I've felt so scared and worried for the last couple of days but now I suddenly feel much better again. Everything is okay. I knew that Mum wouldn't leave me. It's just after lunchtime and I've had to tie Mum to the bed. I didn't know what else to do. She just won't stay still and relax and I'm frightened that she'll do herself even more harm if she keeps on like this. I know it's not right, but what else can I do? There's no-one to ask for help or advice. I keep telling myself that it's in Mum's best interests to be firm with her. If she keeps wandering off then who knows what might happen? I could find her halfway down the road or worse...
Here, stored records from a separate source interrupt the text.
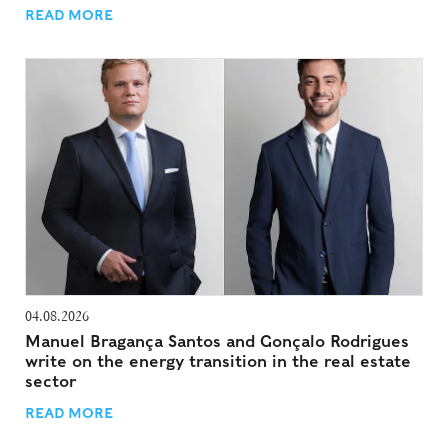
READ MORE
04.08.2026
Manuel Bragança Santos and Gonçalo Rodrigues
write on the energy transition in the real estate
sector
READ MORE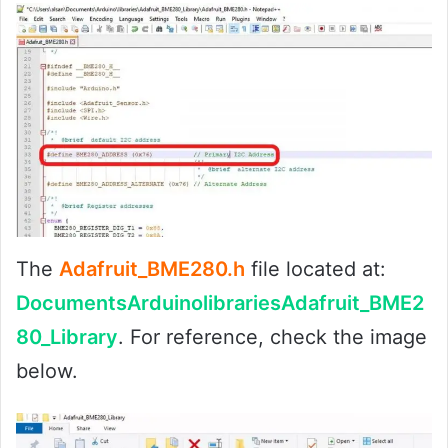
The
Adafruit_BME280.h
file located at:
DocumentsArduinolibrariesAdafruit_BME2
80_Library
. For reference, check the image
below.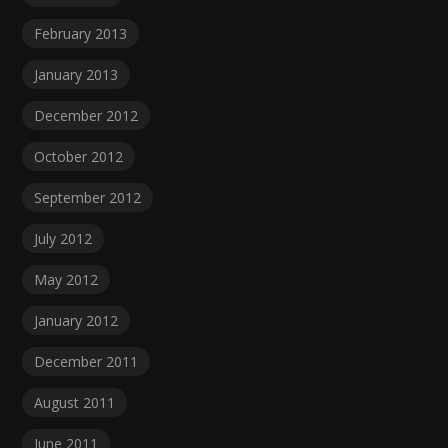
February 2013
January 2013
December 2012
October 2012
September 2012
July 2012
May 2012
January 2012
December 2011
August 2011
June 2011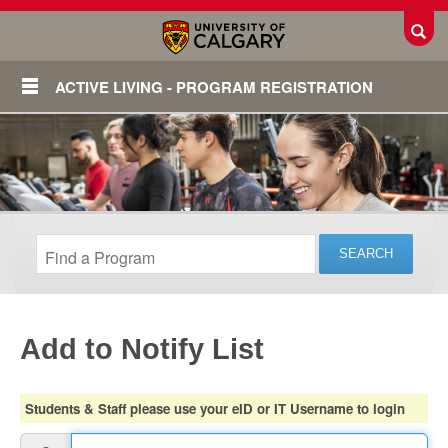
Toggl
ACTIVE LIVING - PROGRAM REGISTRATION
Add to Notify List
Login
Students & Staff please use your eID or IT Username to login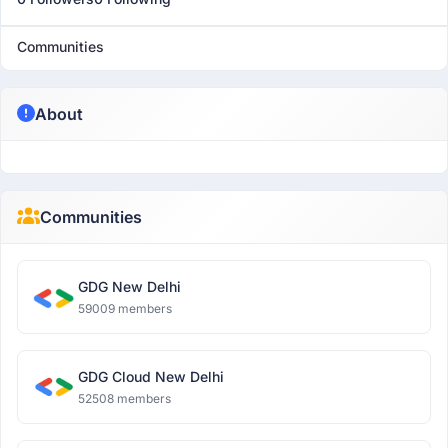
Communities
About
Communities
GDG New Delhi
59009 members
GDG Cloud New Delhi
52508 members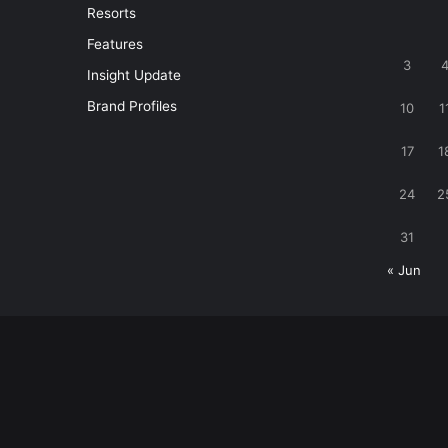
Resorts
Features
3
Insight Update
Brand Profiles
10
1
17
1
24
2
31
« Jun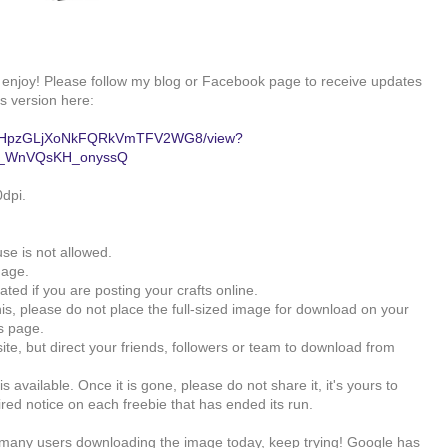
, enjoy! Please follow my blog or Facebook page to receive updates
s version here:
0B91RHpzGLjXoNkFQRkVmTFV2WG8/view?
-b_WnVQsKH_onyssQ
0dpi.
se is not allowed.
mage.
ated if you are posting your crafts online.
his, please do not place the full-sized image for download on your
is page.
ite, but direct your friends, followers or team to download from
s available. Once it is gone, please do not share it, it's yours to
ired notice on each freebie that has ended its run.
oo many users downloading the image today, keep trying! Google has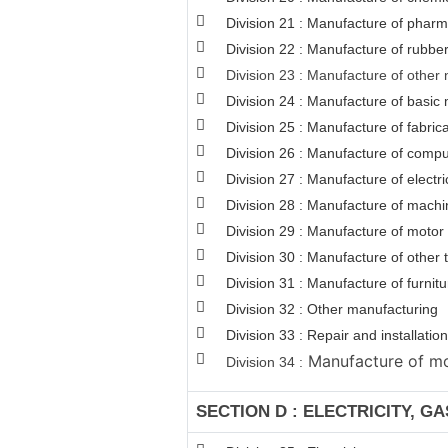
Division 21 : Manufacture of pharm
Division 22 : Manufacture of rubber
Division 23 : Manufacture of other 
Division 24 : Manufacture of basic 
Division 25 : Manufacture of fabri
Division 26 : Manufacture of comput
Division 27 : Manufacture of electr
Division 28 : Manufacture of machi
Division 29 : Manufacture of motor v
Division 30 : Manufacture of other
Division 31 : Manufacture of furnitu
Division 32 : Other manufacturing
Division 33 : Repair and installat
Manufacture of mot
Division 34 :
SECTION D : ELECTRICITY, G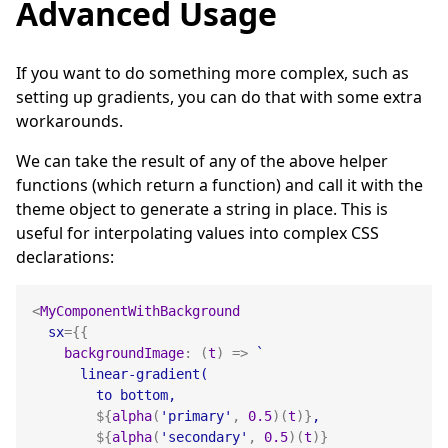
Advanced Usage
If you want to do something more complex, such as
setting up gradients, you can do that with some extra
workarounds.
We can take the result of any of the above helper
functions (which return a function) and call it with the
theme object to generate a string in place. This is
useful for interpolating values into complex CSS
declarations:
<
MyComponentWithBackground
sx
=
{
{
backgroundImage
:
(
t
)
=>
`
      linear-gradient(
        to bottom,
${
alpha
(
'primary'
,
0.5
)
(
t
)
}
,
${
alpha
(
'secondary'
,
0.5
)
(
t
)
}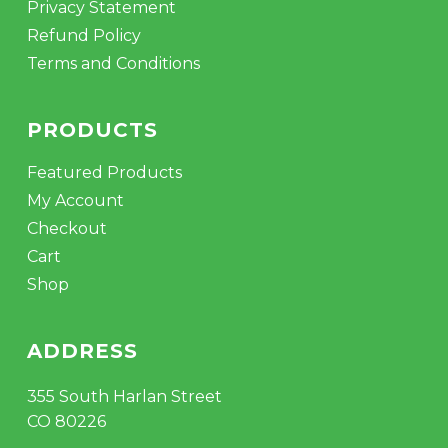
Privacy Statement
Refund Policy
Terms and Conditions
PRODUCTS
Featured Products
My Account
Checkout
Cart
Shop
ADDRESS
355 South Harlan Street
CO 80226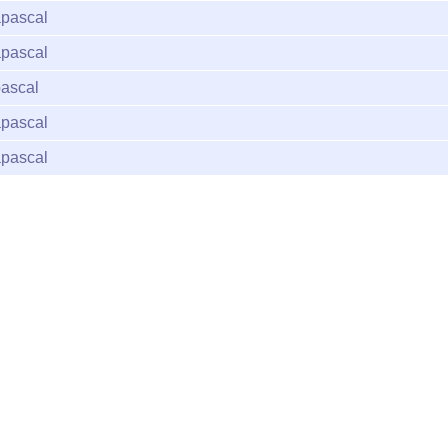
pascal
pascal
ascal
pascal
pascal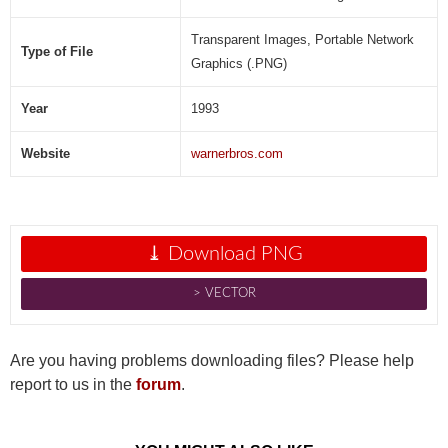
Transparent Images, Portable Network
Type of File
Graphics (.PNG)
Year
1993
Website
warnerbros.com
⤓ Download PNG
˃ VECTOR
Are you having problems downloading files? Please help
report to us in the
forum
.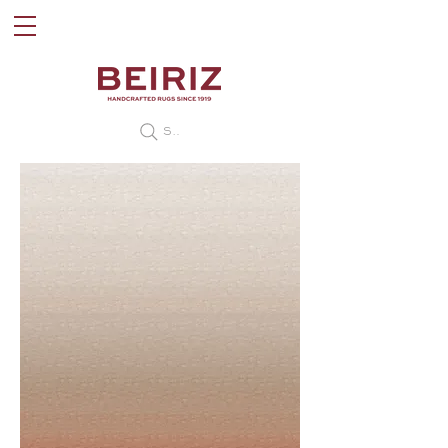
Search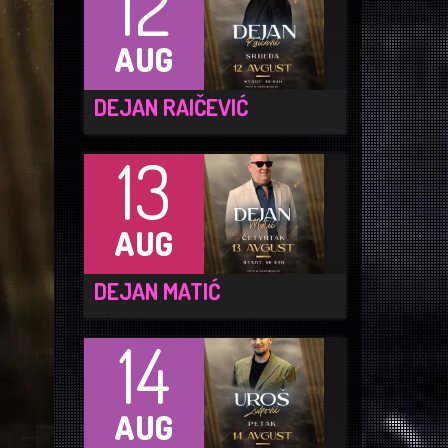
12
AUG
DEJAN RAIČEVIĆ
13
AUG
DEJAN MATIĆ
14
AUG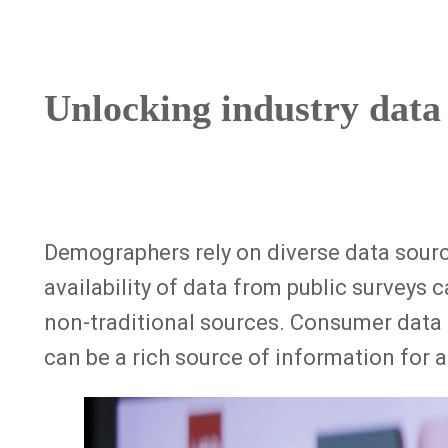
Unlocking industry data
Demographers rely on diverse data source
availability of data from public surveys 
non-traditional sources. Consumer data 
can be a rich source of information for
Image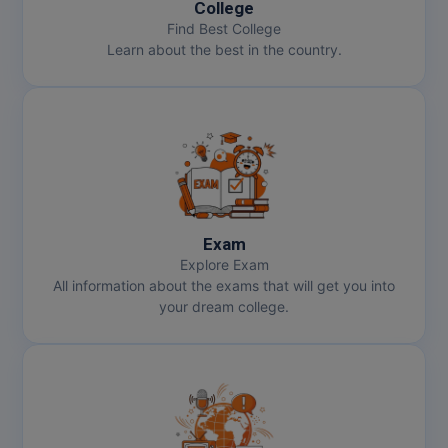
College
Pharm.D
Find Best College
Learn about the best in the country.
PT
STRP
Exam
Explore Exam
All information about the exams that will get you into
your dream college.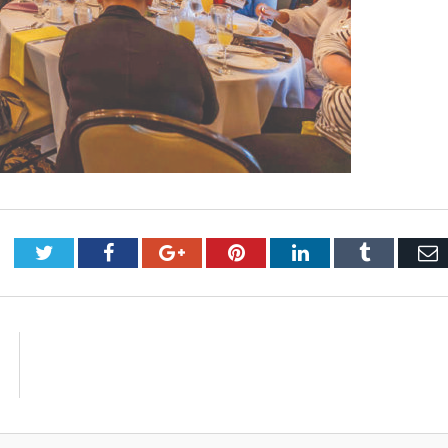
Twitter
Facebook
Google+
Pinterest
LinkedIn
Tumblr
E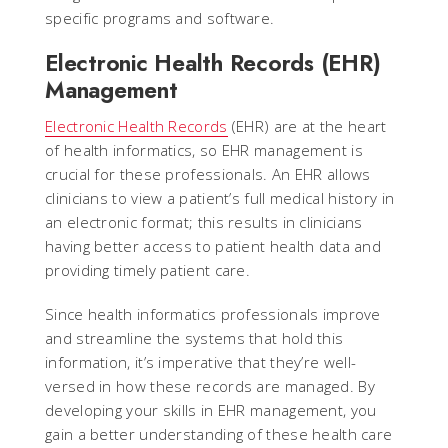
specific programs and software.
Electronic Health Records (EHR)
Management
Electronic Health Records
(EHR) are at the heart
of health informatics, so EHR management is
crucial for these professionals. An EHR allows
clinicians to view a patient’s full medical history in
an electronic format; this results in clinicians
having better access to patient health data and
providing timely patient care.
Since health informatics professionals improve
and streamline the systems that hold this
information, it’s imperative that they’re well-
versed in how these records are managed. By
developing your skills in EHR management, you
gain a better understanding of these health care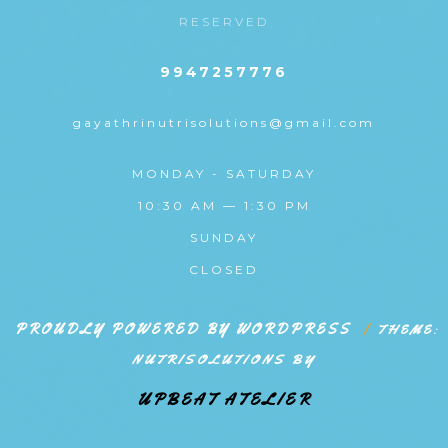
RESERVED
9947257776
gayathrinutrisolutions@gmail.com
MONDAY - SATURDAY
10:30 AM — 1:30 PM
SUNDAY
CLOSED
PROUDLY POWERED BY WORDPRESS
|
THEME:
NUTRISOLUTIONS BY
UPBEAT ATELIER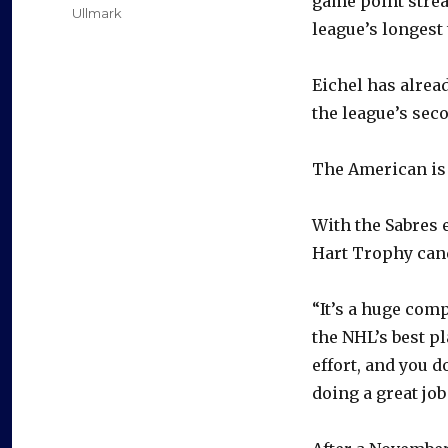
game point strea
Ullmark
league’s longest 
Eichel has alread
the league’s seco
The American is 
With the Sabres 
Hart Trophy cand
“It’s a huge com
the NHL’s best pl
effort, and you d
doing a great job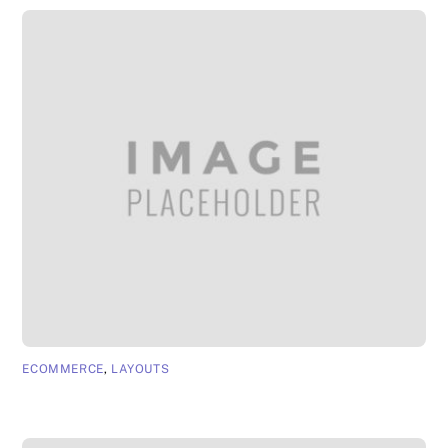
ECOMMERCE
,
LAYOUTS
App Page 6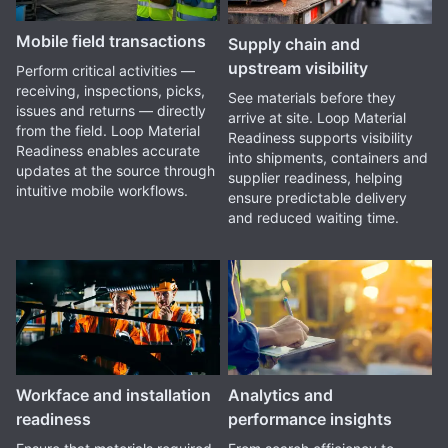
Mobile field transactions
Supply chain and
upstream visibility
Perform critical activities —
receiving, inspections, picks,
See materials before they
issues and returns — directly
arrive at site. Loop Material
from the field. Loop Material
Readiness supports visibility
Readiness enables accurate
into shipments, containers and
updates at the source through
supplier readiness, helping
intuitive mobile workflows.
ensure predictable delivery
and reduced waiting time.
Workface and installation
Analytics and
readiness
performance insights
I didn't need to tie her down tightly. She's still not got very much strength. I went out into the back yard and took down the washing line. I couldn't think of anything else to use. I put Mum back into bed (I had to be quite forceful and hold her down while I did it) and wrapped the line right around the bed and the bedclothes. Since Dad died she's only ever had a single bed. That meant I could wrap the line round her a few more times. I left it quite loose because I didn't want to hurt her or upset her. She can still move but she's not strong enough to get out of the rope and get up.

I keep telling her that I'm doing it for her own good but I don't know if she can hear me.

I walked into the village this afternoon. I didn't like it there. Some of the people who got ill around the same time as Mum also seem to be getting better. They were walking around too. There were some of them who were still lying where they'd fallen. Poor old Bill Linturn was still sitting in his car, dead to the world.